A number of the papers in this series have addressed the foreign policy inclinations of millennials and related analyses of the tumultuous politics of our moment. Those are important issues. I have tried here to make the case, both strategic and political, for a long-term U.S. strategy grounded in geopolitics and in the traditions of conservative internationalism, as adapted to our times. Presented clearly and coherently, that kind of approach may be accepted and even welcomed politically by Americans; and it provides the best opportunity for them to persevere and thrive in a difficult era and to avoid a precipitous slide in world standing or falling into conflict from a position of geopolitical disadvantage.

I want to end by addressing how such a strategy intersects with two pressing political issues.

One is the greater Middle East and the quandary of military action there. In the Middle East, the United States must play the long game to prevent destabilization or domination of the region by hostile external actors, a principle set out in the Carter Doctrine. It must also prevent destabilization or domination of the Middle East from hostile forces within the region (e.g., Iran). Plainly setting out that latter principle would give coherence to U.S. policy now and in the future, clarifying that working to shape a favorable regional balance of power peacefully, through diplomacy backed by America’s and its partners’ hard power, is itself an important means of avoiding further large-scale combat by U.S. troops in the region.

Yet, in the meantime, the United States must also undertake the near-term and gritty work of preventing the worst terrorist attacks, which means doing the best it reasonably can to eradicate or prevent terrorist hotbeds and otherwise neutralize the threat at the source. In order of long-term priority, America’s eyes should be on East Asia, first, and Europe, second. But having relatively small numbers of U.S. forces operating on antiterrorism missions is prudent, perhaps necessary, and—as long as it does not make situations worse— consonant with what Americans see as the lessons of the last two decades.

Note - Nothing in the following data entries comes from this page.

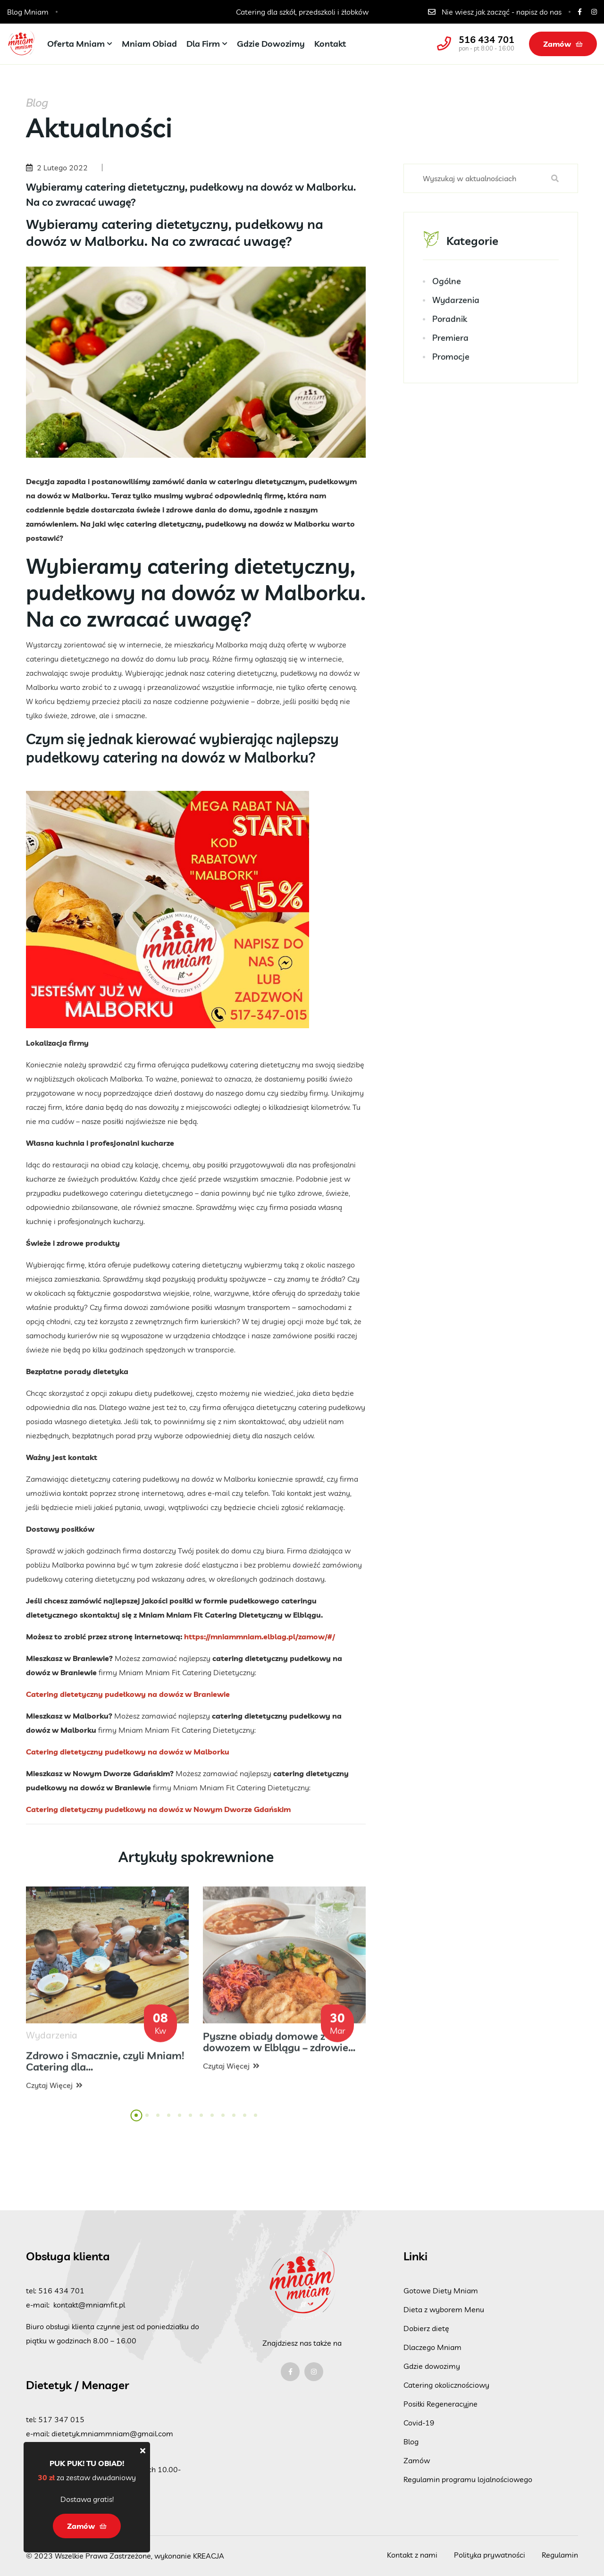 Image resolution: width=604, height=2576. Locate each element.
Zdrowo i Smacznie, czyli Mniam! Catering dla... (105, 2068)
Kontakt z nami (412, 2554)
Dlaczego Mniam (432, 2347)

The other issue is climate change. Here again one can find guidance in the principles of conservation and correction. It means seeing and acknowledging the facts as they are and pursuing an approach that is grounded and plausible. The innovations of horizontal drilling and hydraulic fracturing, and the relatively clean natural gas bonanza they have brought about, are the kinds of solutions that play to U.S. strengths. With some cooperative government involvement, driven by the private sector and deployed at scale by its markets, these solutions may even advance, rather than trammel, the U.S. economy. That kind of precedent and the sober realization that not much will work if the rapidly growing major carbon emitters do not curtail or reduce emissions seem good places for conservatives to start working on the problem.

Paul Lettow served as the senior director for Strategic Planning on the National Security Council staff from 2007 to 2009. The views expressed here are his alone.
"The Future of Conservative Internationalism," which is a collection of essays from the Reagan Institute Strategy Group, convened in Beaver Creek, Colorado, in July 2019.